## Input
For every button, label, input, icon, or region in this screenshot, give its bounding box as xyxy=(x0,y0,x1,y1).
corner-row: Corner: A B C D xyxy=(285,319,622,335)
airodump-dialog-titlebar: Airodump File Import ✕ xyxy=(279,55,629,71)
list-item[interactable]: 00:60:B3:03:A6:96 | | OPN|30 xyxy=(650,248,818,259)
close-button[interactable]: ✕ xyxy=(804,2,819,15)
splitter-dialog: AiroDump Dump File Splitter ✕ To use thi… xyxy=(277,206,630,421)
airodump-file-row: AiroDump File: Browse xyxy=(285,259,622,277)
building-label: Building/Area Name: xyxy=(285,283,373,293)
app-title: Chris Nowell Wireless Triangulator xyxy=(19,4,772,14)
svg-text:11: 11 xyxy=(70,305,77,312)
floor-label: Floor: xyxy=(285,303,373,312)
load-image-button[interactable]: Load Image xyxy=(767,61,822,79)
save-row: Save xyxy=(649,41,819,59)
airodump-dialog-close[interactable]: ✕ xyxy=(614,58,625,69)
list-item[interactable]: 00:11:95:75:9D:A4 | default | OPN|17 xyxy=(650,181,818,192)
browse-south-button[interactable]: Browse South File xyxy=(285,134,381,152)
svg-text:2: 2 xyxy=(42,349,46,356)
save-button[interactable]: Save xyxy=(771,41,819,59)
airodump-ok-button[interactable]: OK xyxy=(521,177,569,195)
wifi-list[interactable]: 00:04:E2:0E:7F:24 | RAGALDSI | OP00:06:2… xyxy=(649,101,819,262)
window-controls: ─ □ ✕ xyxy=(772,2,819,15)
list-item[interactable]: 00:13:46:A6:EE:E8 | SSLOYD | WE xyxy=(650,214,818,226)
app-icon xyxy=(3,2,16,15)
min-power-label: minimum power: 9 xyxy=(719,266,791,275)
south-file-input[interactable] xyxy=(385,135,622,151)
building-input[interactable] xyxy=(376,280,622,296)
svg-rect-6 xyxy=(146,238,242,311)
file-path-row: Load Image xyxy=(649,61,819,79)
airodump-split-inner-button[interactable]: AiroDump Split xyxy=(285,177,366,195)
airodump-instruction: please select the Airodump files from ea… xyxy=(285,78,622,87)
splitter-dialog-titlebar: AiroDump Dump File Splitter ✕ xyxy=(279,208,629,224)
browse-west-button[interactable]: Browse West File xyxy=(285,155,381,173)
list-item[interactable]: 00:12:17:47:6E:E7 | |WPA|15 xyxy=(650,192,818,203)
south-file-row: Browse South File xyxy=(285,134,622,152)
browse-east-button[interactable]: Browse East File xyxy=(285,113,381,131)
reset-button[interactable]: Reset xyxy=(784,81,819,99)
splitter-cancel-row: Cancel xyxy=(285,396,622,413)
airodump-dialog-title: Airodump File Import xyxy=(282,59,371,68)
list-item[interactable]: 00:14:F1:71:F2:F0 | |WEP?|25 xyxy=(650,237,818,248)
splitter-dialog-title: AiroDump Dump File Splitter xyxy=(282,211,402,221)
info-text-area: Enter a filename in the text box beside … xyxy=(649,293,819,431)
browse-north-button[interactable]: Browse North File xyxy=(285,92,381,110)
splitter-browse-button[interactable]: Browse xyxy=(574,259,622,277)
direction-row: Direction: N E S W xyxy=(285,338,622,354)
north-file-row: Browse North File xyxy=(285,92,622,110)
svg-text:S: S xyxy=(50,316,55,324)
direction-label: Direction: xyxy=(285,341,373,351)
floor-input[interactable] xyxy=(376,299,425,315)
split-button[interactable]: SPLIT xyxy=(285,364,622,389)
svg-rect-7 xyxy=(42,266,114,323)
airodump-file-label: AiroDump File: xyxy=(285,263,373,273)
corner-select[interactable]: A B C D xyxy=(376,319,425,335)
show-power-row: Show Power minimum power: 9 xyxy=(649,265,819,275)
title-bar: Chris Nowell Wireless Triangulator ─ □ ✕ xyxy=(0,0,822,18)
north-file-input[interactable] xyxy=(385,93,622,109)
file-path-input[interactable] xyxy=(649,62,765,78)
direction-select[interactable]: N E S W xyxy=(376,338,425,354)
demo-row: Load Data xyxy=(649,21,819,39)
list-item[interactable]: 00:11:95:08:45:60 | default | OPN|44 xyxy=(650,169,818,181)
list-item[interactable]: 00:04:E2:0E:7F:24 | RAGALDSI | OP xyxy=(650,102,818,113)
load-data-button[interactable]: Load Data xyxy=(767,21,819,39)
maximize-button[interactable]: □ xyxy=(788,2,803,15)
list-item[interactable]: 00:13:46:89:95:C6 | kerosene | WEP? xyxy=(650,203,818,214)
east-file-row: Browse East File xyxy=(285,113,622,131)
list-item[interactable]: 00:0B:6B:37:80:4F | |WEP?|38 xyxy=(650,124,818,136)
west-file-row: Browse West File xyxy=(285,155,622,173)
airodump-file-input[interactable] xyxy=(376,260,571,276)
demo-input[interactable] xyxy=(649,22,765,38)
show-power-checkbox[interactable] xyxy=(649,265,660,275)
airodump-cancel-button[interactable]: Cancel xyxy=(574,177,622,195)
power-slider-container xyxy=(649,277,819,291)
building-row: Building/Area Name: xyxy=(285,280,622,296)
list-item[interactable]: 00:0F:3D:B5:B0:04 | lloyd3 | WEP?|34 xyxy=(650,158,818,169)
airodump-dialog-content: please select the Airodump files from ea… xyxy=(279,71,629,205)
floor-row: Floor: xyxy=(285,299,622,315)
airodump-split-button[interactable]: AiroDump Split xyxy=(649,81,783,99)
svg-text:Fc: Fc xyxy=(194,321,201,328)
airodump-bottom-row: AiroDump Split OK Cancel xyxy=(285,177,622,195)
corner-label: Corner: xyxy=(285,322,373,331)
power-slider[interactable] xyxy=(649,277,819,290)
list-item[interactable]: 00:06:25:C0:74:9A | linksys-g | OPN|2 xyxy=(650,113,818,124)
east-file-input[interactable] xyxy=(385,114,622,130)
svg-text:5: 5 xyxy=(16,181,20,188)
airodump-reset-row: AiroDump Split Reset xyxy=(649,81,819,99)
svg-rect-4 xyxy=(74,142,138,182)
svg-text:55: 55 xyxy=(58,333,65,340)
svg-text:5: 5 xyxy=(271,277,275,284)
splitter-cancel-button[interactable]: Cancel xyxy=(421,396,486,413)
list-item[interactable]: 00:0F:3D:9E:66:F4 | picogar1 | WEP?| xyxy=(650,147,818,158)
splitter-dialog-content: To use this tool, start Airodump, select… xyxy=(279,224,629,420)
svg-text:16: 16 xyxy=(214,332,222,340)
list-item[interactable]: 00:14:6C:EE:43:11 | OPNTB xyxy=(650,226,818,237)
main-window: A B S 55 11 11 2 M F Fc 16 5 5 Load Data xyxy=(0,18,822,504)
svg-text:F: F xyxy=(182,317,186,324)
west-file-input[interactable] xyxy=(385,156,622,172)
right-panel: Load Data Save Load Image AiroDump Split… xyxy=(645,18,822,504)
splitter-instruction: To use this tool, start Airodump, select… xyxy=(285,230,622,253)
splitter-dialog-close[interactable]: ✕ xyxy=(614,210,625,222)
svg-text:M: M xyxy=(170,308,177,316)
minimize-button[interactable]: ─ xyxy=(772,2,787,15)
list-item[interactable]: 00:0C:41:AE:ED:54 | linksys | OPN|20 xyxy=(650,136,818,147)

## Task details
Whenever the word "linksys" occurs in a line of the records, that line counts toward the total; state the total only.

## Output below
2